Professor Martin Carnoy answers his phone in English, but switches to Spanish to arrange a meeting with visiting education officials from Mexico. They are eager to consult with Carnoy and his colleagues in Stanford's School of Education. In particular, the Mexican government is concerned about presenting the results of national testing to a public that is preoccupied with global competition.
The shift to a global economy and to knowledge-based industries means more competition for jobs that require more schooling, Carnoy explains. "There's a great fear out there of not getting a good job." As a result, he says, "You've got a tremendous expansion of education. It's worldwide."
In his 40-year career, Carnoy, who serves on the executive committee of the International Initiative, has studied education in countries throughout Latin America, Asia, and Africa. Trained as a labor economist, he has a special interest in how changes in the world economy affect education and how education affects a country's competitive prospects. Lately, he has turned his attention to the Middle East, a region that recalls an earlier surge of attention to his field, inspired by a different form of competition.
"In the 1950s, there was an enormous interest in economic development, because the United States was competing with the Soviet Union for the hearts and minds of people around the world," he says. Education came to be seen as part of that effort. "It was considered sort of a missing link."
"Not much has changed if you look at Iraq today," Carnoy continues. "The argument is that if you improve the educational system, if you create democratic institutions, if you figure out ways to organize society and the economy in a way that will be both just and efficient, then there's no reason for people to turn to ideologies like communism or fascism or Baathism."
What has changed is that the relationship between education and other forms of development has proved extremely complex. Carnoy, for instance, recently studied how education and economic growth correlate—or fail to—in Arab countries, compared with countries in Asia and Latin America.
"In East Asia, they invested a lot in education, and they had a lot of economic growth," he says. "But they also pursued very effective policies promoting investment and creating economic development." Many Arab countries have invested heavily in education and have the test scores to prove it. But without corresponding economic reforms, education has not fostered growth.
Economic reforms depend in part on political stability, which is comparatively rare in the Middle East. Stability fosters both coherent policy and foreign investment. But in Arab countries, Carnoy explains, what stability exists often takes the form of a compact between dictatorships and their citizens: "The government provides for everybody, but won't open the economy to competition. So the industrial sectors are very small, and there's little opportunity for a highly educated person to get a job."
Still other factors can limit education's impact.
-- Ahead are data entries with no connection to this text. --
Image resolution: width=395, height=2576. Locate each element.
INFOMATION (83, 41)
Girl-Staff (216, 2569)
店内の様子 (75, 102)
Carnoy recently completed a book on why Cuban students do so much better in school than their counterparts in Brazil and Chile. One reason is the superior nutrition that makes Cuban children readier to learn. Conversely, education can be vital to good health. In South Africa, for example, schools have come to serve as a primary conduit for information about HIV/AIDS, a conduit lacking elsewhere in a region throughout which the epidemic threatens to derail development.
"I think the old story, 'Just invest in education, and everything is going to be okay; just invest in better health care, and everything is going to be okay'—it's not accurate," Carnoy says. "Each of those is necessary but not sufficient conditions. Education, economic growth, and health are very closely interconnected."
These topics should be connected in universities, too, Carnoy argues. That's the purpose of the International Initiative, which promotes multidisciplinary research and education on complex international problems. "Normally, people study one issue at a time. I think tying these subjects together gives Stanford a real edge."
Already, the PhD students that Carnoy teaches in Stanford's program in International Comparative Education are exposed to faculty from throughout the university. Those students earn not only doctoral degrees in education, but also master's degrees in a social science, such as economics. And they become intimately involved in work like Carnoy's. Four of his students wrote dissertations based on their participation in Carnoy's comparative study of educational reforms in Argentina, Chile, and Uruguay. Another former student—one of several now employed at the World Bank—commissioned Carnoy to propose a new financial model to expand Moroccan universities.
Whether he's sitting in a lecture hall in Morocco or advising visitors from Mexico, Carnoy has faith that the complexities of education, with all its potential to transform lives and societies, will yield to the right approach. "It's a big puzzle. It's daunting," he says. "But I believe these things can be analyzed." His confidence, like his experience, is an asset to international studies at Stanford.